I sometimes take time to get around to things. Here is another that has sat with me for more than a fortnight.
I was reading Papa Benny’s catechesis on St Peter which he gave at his Wednesday Audience on May 24th (before his trip to Poland). I usually expect to be surprised by some insight or other of this remarkable theologian and pastor, but this time I had let my guard down. After all, what was there about St Peter that I didn’t already know? This:
“On a spring morning, this mission would be entrusted to him by the risen Jesus. The meeting would take place on the shores of the Lake of Tiberias. It is the Evangelist John who refers to the dialogue that took place in that circumstance between Jesus and Peter. One notes a very significant play of words. In Greek the word “filéo” expresses the love of friendship, tender but not total, whereas the word “agapáo” means love without reservations, total and unconditional.
“Jesus asks Peter the first time: “Simon … do you love me (‘agapâs-me’)” with this total and unconditional love (cf. John 21:15)? Before the experience of the betrayal, the apostle would certainly have said: “I love you (‘agapô-se’) unconditionally.” Now that he has known the bitter sadness of infidelity, the tragedy of his own weakness, he says with humility: “Lord, I love you (‘filô-se’),” that is, “I love you with my poor human love.” Christ insists: “Simon, do you love me with this total love that I want?” And Peter repeats the answer of his humble human love: “Kyrie, filô-se,” “Lord, I love you as I know how to love.”

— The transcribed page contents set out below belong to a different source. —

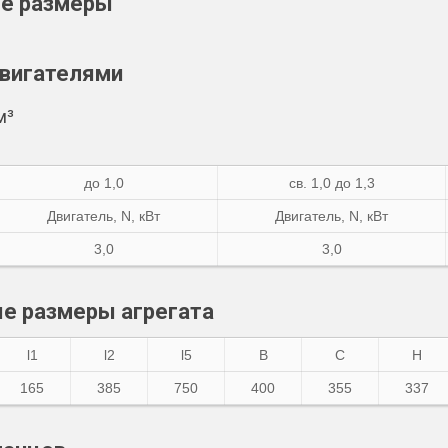
ые размеры
двигателями
м³
до 1,0
св. 1,0 до 1,3
Двигатель,
N
, кВт
Двигатель,
N
, кВт
3,0
3,0
е размеры агрегата
l1
l2
l5
B
C
H
165
385
750
400
355
337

“The third time Jesus only says to Simon: “Fileîs-me?”, “Do you love me?” Simon understood that for Jesus his poor love, the only one he is capable of, is enough, and yet he is saddened that the Lord had to say it to him in this way. Therefore, he answered: “Lord, you know everything; you know that I love you (‘filô-se’).”
It would seem that Jesus adapted himself to Peter, rather than Peter to Jesus! It is precisely this divine adaptation that gives hope to the disciple, who has known the suffering of infidelity. From here trust is born that makes him able to follow to the end: “This he said to show by what death he was to glorify God. And after this he said to him, ‘Follow me'” (John 21:19).
“From that moment, Peter “followed” the Master with the precise awareness of his own frailty; but this awareness did not discourage him. He knew in fact that he could count on the presence of the Risen One beside him. From the ingenuous enthusiasm of the initial adherence, passing through the painful experience of denial and the tears of conversion, Peter came to entrust himself to that Jesus who adapted himself to his poor capacity to love. And he also shows us the way, despite all our weakness.
“We know that Jesus adapts himself to our weakness. We follow him, with our poor capacity to love and we know that Jesus is good and he accepts us. It was a long journey for Peter that made him a trustworthy witness, “rock” of the Church, being constantly open to the action of the Spirit of Jesus. Peter would present himself as “witness of the sufferings of Christ and participant of the glory that must manifest itself” (1 Peter 5:1).”
Is that not amazing? Is that not the most comforting thing you have read all day? Go and despair no more!